National Strategy Needed

Wildlife Agency Panel shown above. Eric Lobner, right, of the Wisconsin Department of Natural Resources, discusses CWD challenges his state has battled since 2002. Others on the panel, from left, are Ralph Meeker, Arkansas Game and Fish Commission; Scott Smith, Wyoming Game and Fish Department; Clayton Wolf, Texas Parks and Wildlife Department; and Craig McLaughlin, Colorado Parks and Wildlife. Photo Credit: Patrick Durkin

Dan Forster, the ATA’s director of government relations and a moderator at the Austin meetings, expects the NDA to help craft a national strategy to tackle CWD. “I expect it will be a flexible planning process, not a closed group directing things from the top down,” Forster said. “The NDA will play a prominent role in the process. I’m sure Nick (Pinizzotto) will explore all CWD-related issues with the organizations that participate.”

Chip Hunnicutt, director of marketing for Arcus Hunting, would welcome that leadership. “It’s time for the NDA to put its foot down and state what it’s about,” he said. “The representatives who attended this meeting were impressive, and we had some great discussions with many decision-makers. I’m worried, though, that ‘Joe Hunter’ is still watching TV and doesn’t understand the NDA or why he should back it. It’s time to take what we discussed in Austin, write some good position statements, and develop plans that hunters can support.”

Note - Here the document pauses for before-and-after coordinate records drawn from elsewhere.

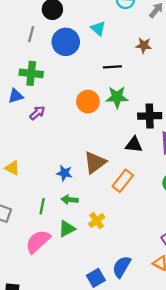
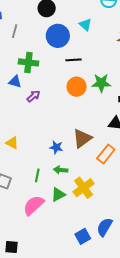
gray line: (31, 34) -> (15, 31), moved
black line: (112, 67) -> (74, 60), moved
blue triangle: (16, 96) -> (15, 82), turned 32
yellow cross: (97, 221) -> (84, 188), size x1.5

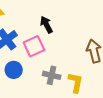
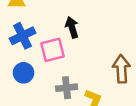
gray cross: (52, 75) -> (67, 88), turned -30

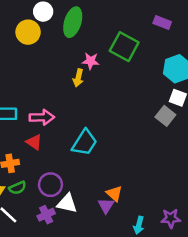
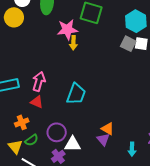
pink star: (91, 61) -> (67, 30), size x1.5
yellow arrow: (78, 78) -> (73, 43), moved
gray square: (165, 116) -> (128, 44), moved
pink arrow: (42, 117) -> (39, 81), turned -60

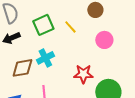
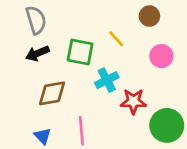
green square: (43, 25) -> (80, 52), moved, turned 35
cyan cross: (45, 58) -> (107, 80), moved

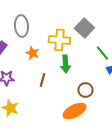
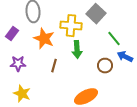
orange star: (32, 53) -> (44, 39), size x1.5
brown circle: (85, 90) -> (105, 66), moved

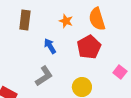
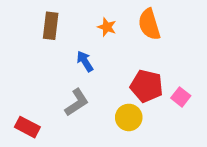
red pentagon: (89, 47) -> (147, 86), moved, turned -30

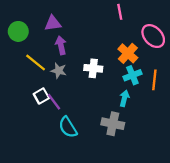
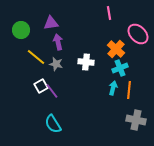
orange line: (154, 80) -> (129, 90), moved
gray cross: (113, 124) -> (136, 120), moved
cyan semicircle: (68, 127) -> (53, 124), moved

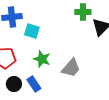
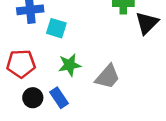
green star: (42, 59) -> (70, 65), turned -30

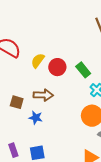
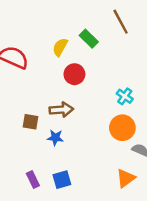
yellow semicircle: (38, 61) -> (60, 47), moved
green rectangle: (83, 70) -> (89, 39), moved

Sam Burgeson, president of the Wildlife Research Center and an NDA board member, agreed. “I hope the NDA stays focused on big issues like CWD, which is something everyone can rally behind,” he said. “I like the way (Pinizzotto) brought together all these different shareholders, and kept everyone focused. We won’t agree on everything, but I like the way it’s going. A lot of good, smart people are invested in the NDA’s work. It can be a big success.”

Although CWD concerns got the most attention at the Austin summit, Pinizzotto said the NDA is working on several other national issues discussed at the meetings. This includes:

— Establishing a working group with the Theodore Roosevelt Conservation Partnership to involve deer hunters and wildlife managers to help everyone understand the importance of the Farm Bill. Whit Fosburgh, president/CEO of the TRCP, said the Farm Bill is the nation’s single largest contributor to wildlife funding programs.

— Replicate hunting-access programs like those in Kansas and North Dakota to provide more places to hunt, while also keeping existing public lands in public ownership.

“We have many issues and opportunities, and they’ll be front and center for the NDA,” Pinizzotto said. “We’re literally just getting started. We’ve only been up and running about 18 months, but we’ve already made some significant strides. I see the NDA playing an increasingly larger, more meaningful role in the future.”